Pixel coordinate grounding data
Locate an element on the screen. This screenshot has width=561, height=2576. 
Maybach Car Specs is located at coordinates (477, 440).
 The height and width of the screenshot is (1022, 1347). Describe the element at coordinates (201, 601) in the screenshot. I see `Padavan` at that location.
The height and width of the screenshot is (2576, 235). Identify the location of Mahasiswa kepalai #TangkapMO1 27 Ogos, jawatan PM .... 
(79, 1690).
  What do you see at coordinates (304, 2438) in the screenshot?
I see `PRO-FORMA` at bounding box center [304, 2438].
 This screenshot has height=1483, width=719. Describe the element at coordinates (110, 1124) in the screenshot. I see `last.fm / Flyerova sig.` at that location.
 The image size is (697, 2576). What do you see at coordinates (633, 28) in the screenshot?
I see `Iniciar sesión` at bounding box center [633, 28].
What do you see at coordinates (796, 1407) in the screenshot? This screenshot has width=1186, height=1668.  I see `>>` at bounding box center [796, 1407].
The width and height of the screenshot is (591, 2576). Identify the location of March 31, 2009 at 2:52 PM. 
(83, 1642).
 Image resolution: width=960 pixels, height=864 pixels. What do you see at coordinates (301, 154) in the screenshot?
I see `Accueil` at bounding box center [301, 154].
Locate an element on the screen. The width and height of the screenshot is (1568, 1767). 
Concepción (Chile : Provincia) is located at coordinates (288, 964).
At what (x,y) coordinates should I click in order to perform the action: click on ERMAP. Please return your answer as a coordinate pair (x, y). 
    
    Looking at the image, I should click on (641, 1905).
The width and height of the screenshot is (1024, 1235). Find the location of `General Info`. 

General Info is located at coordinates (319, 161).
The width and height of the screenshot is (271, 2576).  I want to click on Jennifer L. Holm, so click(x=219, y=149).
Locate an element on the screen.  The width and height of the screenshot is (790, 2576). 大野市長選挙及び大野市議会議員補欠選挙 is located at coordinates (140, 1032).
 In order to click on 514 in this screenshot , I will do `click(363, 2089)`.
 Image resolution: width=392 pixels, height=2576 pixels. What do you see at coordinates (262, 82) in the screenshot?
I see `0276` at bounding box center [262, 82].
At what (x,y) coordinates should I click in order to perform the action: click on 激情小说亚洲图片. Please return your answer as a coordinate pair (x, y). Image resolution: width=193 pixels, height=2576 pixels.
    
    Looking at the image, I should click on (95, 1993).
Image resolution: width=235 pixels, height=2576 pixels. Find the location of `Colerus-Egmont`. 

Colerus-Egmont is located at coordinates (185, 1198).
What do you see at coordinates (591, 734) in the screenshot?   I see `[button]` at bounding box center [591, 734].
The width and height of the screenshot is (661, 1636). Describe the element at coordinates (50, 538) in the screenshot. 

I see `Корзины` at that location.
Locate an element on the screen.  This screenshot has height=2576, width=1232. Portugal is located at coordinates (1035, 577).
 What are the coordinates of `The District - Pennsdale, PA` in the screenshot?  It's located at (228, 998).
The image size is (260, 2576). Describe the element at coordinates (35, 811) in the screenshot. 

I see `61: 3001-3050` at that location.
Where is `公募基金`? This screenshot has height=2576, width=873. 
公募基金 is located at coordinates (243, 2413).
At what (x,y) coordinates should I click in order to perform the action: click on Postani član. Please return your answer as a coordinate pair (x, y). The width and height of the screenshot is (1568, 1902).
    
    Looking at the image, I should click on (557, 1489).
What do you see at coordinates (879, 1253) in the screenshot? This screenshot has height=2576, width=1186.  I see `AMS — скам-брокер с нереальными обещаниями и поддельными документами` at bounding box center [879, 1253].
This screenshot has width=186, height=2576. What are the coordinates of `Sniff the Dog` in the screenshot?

Work to complete
Your answer consists solely of the lines from the top of the records above through the line that contains "What do you see at coordinates (796, 1407)", each echoed exactly.

Result of the task
Locate an element on the screen. This screenshot has width=561, height=2576. 
Maybach Car Specs is located at coordinates (477, 440).
 The height and width of the screenshot is (1022, 1347). Describe the element at coordinates (201, 601) in the screenshot. I see `Padavan` at that location.
The height and width of the screenshot is (2576, 235). Identify the location of Mahasiswa kepalai #TangkapMO1 27 Ogos, jawatan PM .... 
(79, 1690).
  What do you see at coordinates (304, 2438) in the screenshot?
I see `PRO-FORMA` at bounding box center [304, 2438].
 This screenshot has height=1483, width=719. Describe the element at coordinates (110, 1124) in the screenshot. I see `last.fm / Flyerova sig.` at that location.
 The image size is (697, 2576). What do you see at coordinates (633, 28) in the screenshot?
I see `Iniciar sesión` at bounding box center [633, 28].
What do you see at coordinates (796, 1407) in the screenshot? This screenshot has width=1186, height=1668.  I see `>>` at bounding box center [796, 1407].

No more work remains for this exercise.